3. Right now, this URL is a better alternative than the non-clickable UUID
issued by GBIF. It can also be provided BEFORE the dataset is published (the
GBIF UUID is only issued AFTER publication). If at some point GBIF issues DOIs
for datasets, those can be used, but they will probably point to the same URL.
4. The URL in datasetID and the name in datasetName apply to the same unit (see
point 3 in the issue description). This is now consistent with
collectionCode/ID and institutionCode/ID.
5. Users can use the datasetID to cite the dataset. It will be recommended as
such in the Canadensys norms.
6. Currently, this link is not included in the eml.xml metadata, so the user
cannot find the original dataset back. This is a bug:
http://code.google.com/p/gbif-providertoolkit/issues/detail?id=833. Even if it
is included in the eml.xml, it is still useful to have it for each record,
especially if those records are merged with other records by an aggregator.
7. I'm wondering if I should point to the a) human readable page:
http://data.canadensys.net/ipt/resource.do?r=ubc-vascular-specimens or b) the
archive itself:
http://data.canadensys.net/ipt/archive.do?r=ubc-vascular-specimens. a) is
easier for a human to consume when he/she clicks the link in a citation, but b)
can be used for datasets not published by IPT, can be consumed by a machine and
is already used by the GBRDS. Advise would be welcome.
What do you think? Does all of this make sense?
Should we update the AppleCore guidelines to use this recommendation?
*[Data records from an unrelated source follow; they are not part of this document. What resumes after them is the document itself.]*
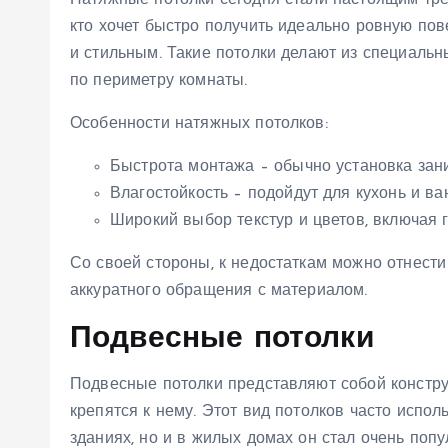
Натяжные потолки сегодня стали настоящим тре
кто хочет быстро получить идеально ровную по
и стильным. Такие потолки делают из специальн
по периметру комнаты.
Особенности натяжных потолков:
Быстрота монтажа – обычно установка зани
Влагостойкость – подойдут для кухонь и ва
Широкий выбор текстур и цветов, включая 
Со своей стороны, к недостаткам можно отнести
аккуратного обращения с материалом.
Подвесные потолки
Подвесные потолки представляют собой констру
крепятся к нему. Этот вид потолков часто испо
зданиях, но и в жилых домах он стал очень поп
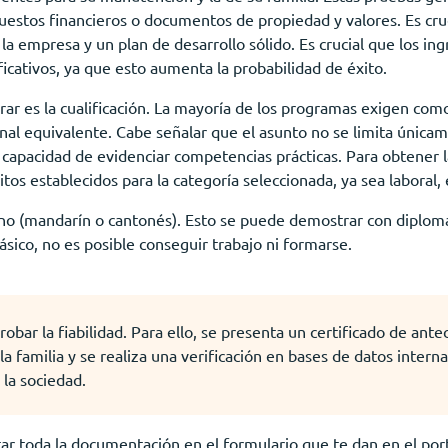
puestos financieros o documentos de propiedad y valores. Es cr
la empresa y un plan de desarrollo sólido. Es crucial que los in
icativos, ya que esto aumenta la probabilidad de éxito.
rar es la cualificación. La mayoría de los programas exigen como
nal equivalente. Cabe señalar que el asunto no se limita únicam
 capacidad de evidenciar competencias prácticas. Para obtener 
itos establecidos para la categoría seleccionada, ya sea laboral,
hino (mandarín o cantonés). Esto se puede demostrar con diploma
ásico, no es posible conseguir trabajo ni formarse.
bar la fiabilidad. Para ello, se presenta un certificado de ant
a familia y se realiza una verificación en bases de datos inter
 la sociedad.
tar toda la documentación en el formulario que te dan en el por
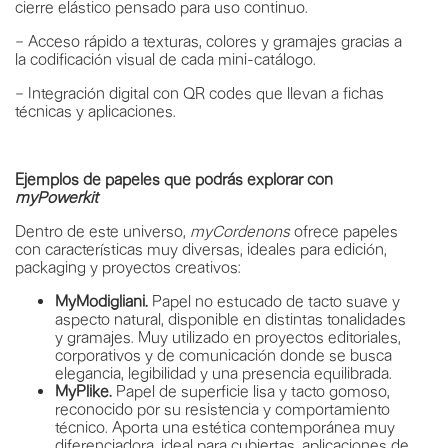
cierre elástico pensado para uso continuo.
– Acceso rápido a texturas, colores y gramajes gracias a
la codificación visual de cada mini-catálogo.
– Integración digital con QR codes que llevan a fichas
técnicas y aplicaciones.
Ejemplos de papeles que podrás explorar con
myPowerkit
Dentro de este universo,
myCordenons
ofrece papeles
con características muy diversas, ideales para edición,
packaging y proyectos creativos:
MyModigliani.
Papel no estucado de tacto suave y
aspecto natural, disponible en distintas tonalidades
y gramajes. Muy utilizado en proyectos editoriales,
corporativos y de comunicación donde se busca
elegancia, legibilidad y una presencia equilibrada.
MyPlike.
Papel de superficie lisa y tacto gomoso,
reconocido por su resistencia y comportamiento
técnico. Aporta una estética contemporánea muy
diferenciadora, ideal para cubiertas, aplicaciones de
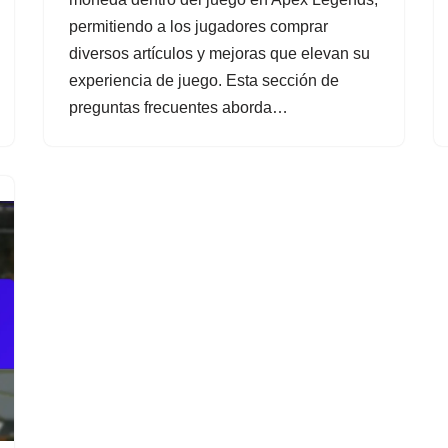
permitiendo a los jugadores comprar
diversos artículos y mejoras que elevan su
experiencia de juego. Esta sección de
preguntas frecuentes aborda…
Original comment by peter.de...@gmail.com
on 29 Mar 2012 at 2:49
To elaborate on point 7: our datasets will include the datasetID for all
records: it is the URL to the dataset and I will advise people to include it in
their citation. The question is, what flavour do I point to?
A. The resource: http://data.canadensys.net/ipt/resource.do?r=acad-specimens
+ human readable
+ best user experience for someone clicking on the link in the citation
+ crawl-able by a machine
+ includes links to other flavours (eml, archive, rtf)
+ used in data papers
- not immediately readable by a machine
- cannot be used by non-IPT datasets
- not used by the GBRDS
B. The archive: http://data.canadensys.net/ipt/archive.do?r=acad-specimens
+ readable by a machine (e.g. by http://tools.gbif.org/dwca-validator/)
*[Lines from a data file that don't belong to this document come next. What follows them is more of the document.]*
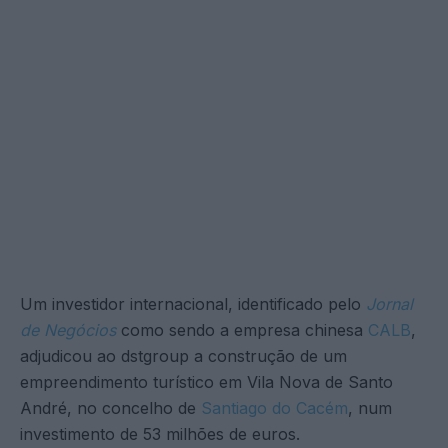
Um investidor internacional, identificado pelo
Jornal
de Negócios
como sendo a empresa chinesa
CALB
,
adjudicou ao dstgroup a construção de um
empreendimento turístico em Vila Nova de Santo
André, no concelho de
Santiago do Cacém
, num
investimento de 53 milhões de euros.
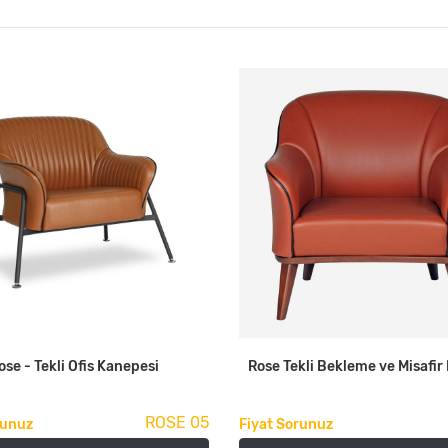
ose - Tekli Ofis Kanepesi
Rose Tekli Bekleme ve Misafir
ROSE 05
runuz
Fiyat Sorunuz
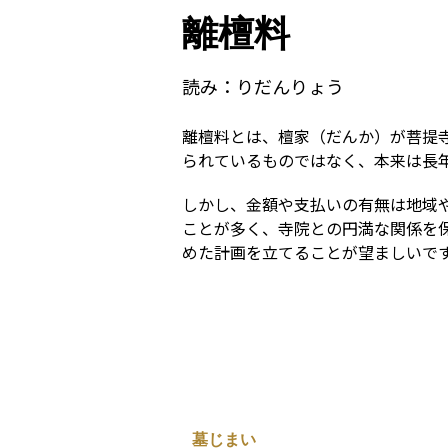
離檀料
読み：
りだんりょう
離檀料とは、檀家（だんか）が菩提
られているものではなく、本来は長
しかし、金額や支払いの有無は地域
ことが多く、寺院との円満な関係を
めた計画を立てることが望ましいで
墓じまい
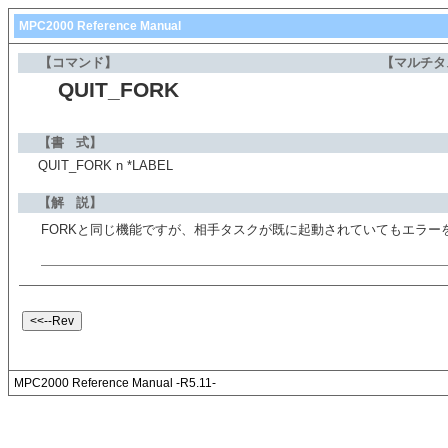
MPC2000 Reference Manual
【コマンド】
【マルチタ
QUIT_FORK
【書 式】
QUIT_FORK n *LABEL
【解 説】
FORKと同じ機能ですが、相手タスクが既に起動されていてもエラー
MPC2000 Reference Manual -R5.11-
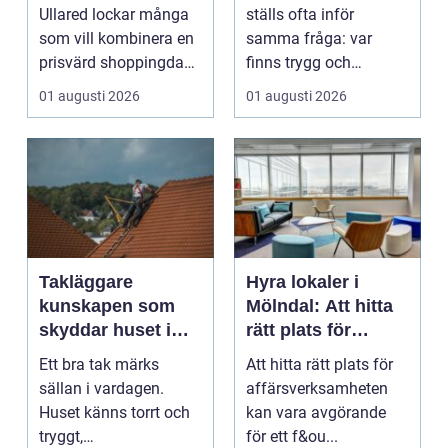
shoppingdag
Ullared lockar många
ställs ofta inför
som vill kombinera en
samma fråga: var
prisvärd shoppingdag
finns trygg och
med en enkel och ...
prisvärd hjälp när bilen
01 augusti 2026
01 augusti 2026
...
Takläggare
Hyra lokaler i
kunskapen som
Mölndal: Att hitta
skyddar huset i
rätt plats för
längden
affärsverksamhete
Ett bra tak märks
Att hitta rätt plats för
n
sällan i vardagen.
affärsverksamheten
Huset känns torrt och
kan vara avgörande
tryggt,
för ett f&ou...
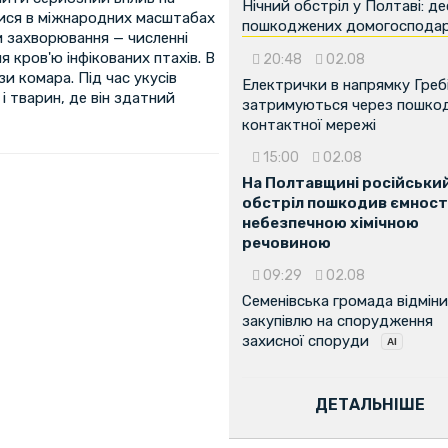
Нічний обстріл у Полтаві: д
ися в міжнародних масштабах
пошкоджених домогоспода
 захворювання — численні
я кров'ю інфікованих птахів. В
20:48
02.08
зи комара. Під час укусів
Електрички в напрямку Греб
і тварин, де він здатний
затримуються через пошко
контактної мережі
15:00
02.08
На Полтавщині російськи
обстріл пошкодив ємності
небезпечною хімічною
речовиною
09:29
02.08
Семенівська громада відмін
закупівлю на спорудження
захисної споруди
...
ДЕТАЛЬНІШЕ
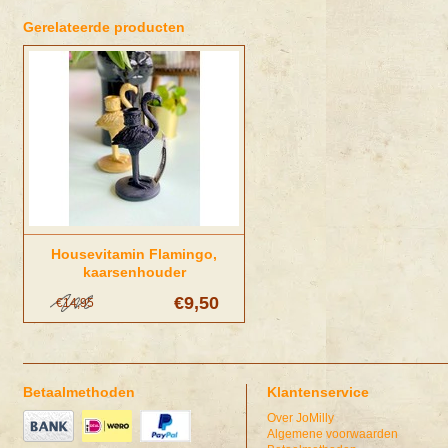
Gerelateerde producten
Housevitamin Flamingo,
kaarsenhouder
€9,50
€14,95
Betaalmethoden
Klantenservice
Over JoMilly
Algemene voorwaarden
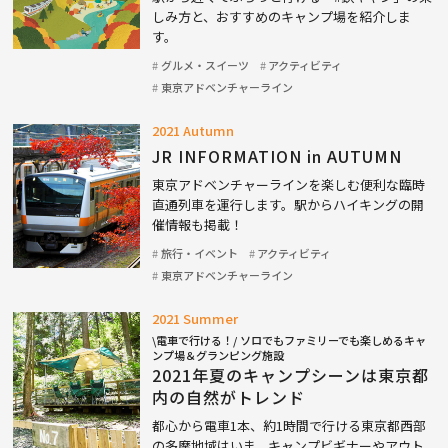
しみ方と、おすすめのキャンプ場を紹介しま
す。
グルメ・スイーツ
アクティビティ
東京アドベンチャーライン
2021 Autumn
JR INFORMATION in AUTUMN
東京アドベンチャーラインを楽しむ便利な臨時
直通列車を運行します。駅からハイキングの開
催情報も掲載！
旅行・イベント
アクティビティ
東京アドベンチャーライン
2021 Summer
\電車で行ける！/
ソロでもファミリーでも楽しめるキャ
ンプ場＆グランピング施設
2021年夏のキャンプシーンは東京都
内の自然がトレンド
都心から電車1本、約1時間で行ける東京都西部
の多摩地域はいま、キャンプビギナーやアウト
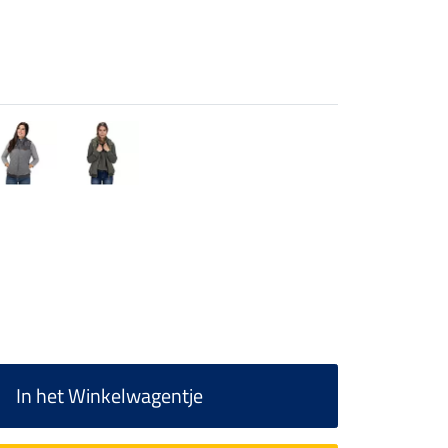
In het Winkelwagentje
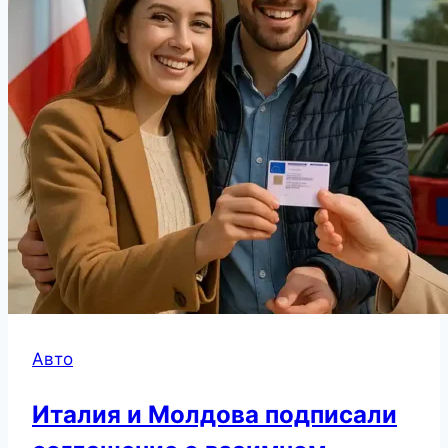
Авто
Италия и Молдова подписали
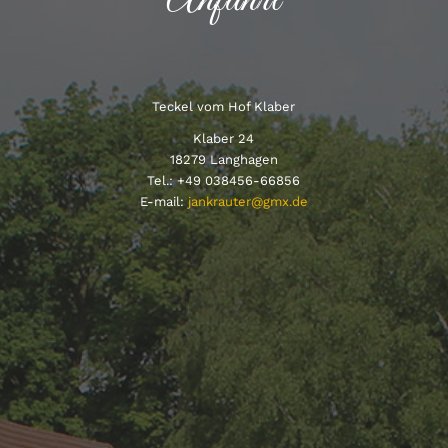
Anfahrt
Teckel vom Hof Klaber
Klaber 24
18279 Langhagen
Tel.: +49 038456-66856
E-mail:
jankrauter@gmx.de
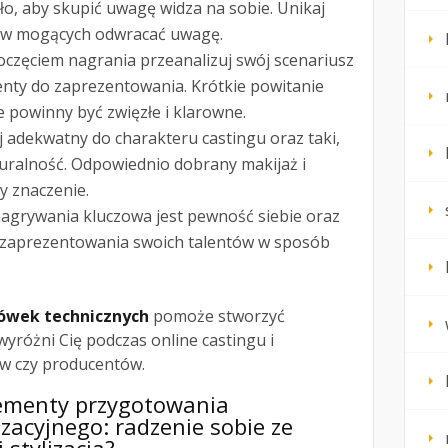
tło, aby skupić uwagę widza na sobie. Unikaj
ów mogących odwracać uwagę.
oczęciem nagrania przeanalizuj swój scenariusz
enty do zaprezentowania. Krótkie powitanie
e powinny być zwięzłe i klarowne.
ój adekwatny do charakteru castingu oraz taki,
turalność. Odpowiednio dobrany makijaż i
y znaczenie.
nagrywania kluczowa jest pewność siebie oraz
 zaprezentowania swoich talentów w sposób
ówek technicznych
pomoże stworzyć
wyróżni Cię podczas online castingu i
w czy producentów.
lementy przygotowania
zacyjnego: radzenie sobie ze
+ includes everything in one package: data & metadata
+ can be used for non-IPT datasets
+ also used in data papers
+ used by the GBRDS
- user probably doesn't expect a file download when clicking a link in a
citation
- no easy way to consume metadata for a human (is XML)
- cannot be used for metadata only datasets
C. The metadata: http://data.canadensys.net/ipt/eml.do?r=acad-specimens
+ readable by a machine (is XML)
+ can be used for metadata only datasets
+ used by the GBRDS
- no easy way to consume metadata for a human (is XML)
- no link to other flavours (this is a serious issue!)
- cannot be used by non-IPT datasets, unless the publisher publishes that file
in addition to the archive
- not used in data papers
Original comment by peter.de...@gmail.com
on 29 Mar 2012 at 3:56
C. Apparently there is some sort of a link in the eml, in
packageId="http://data.canadensys.net/ipt/resource.do?id=acad-specimens/v2".
There is no direct link to the archive (and data) however.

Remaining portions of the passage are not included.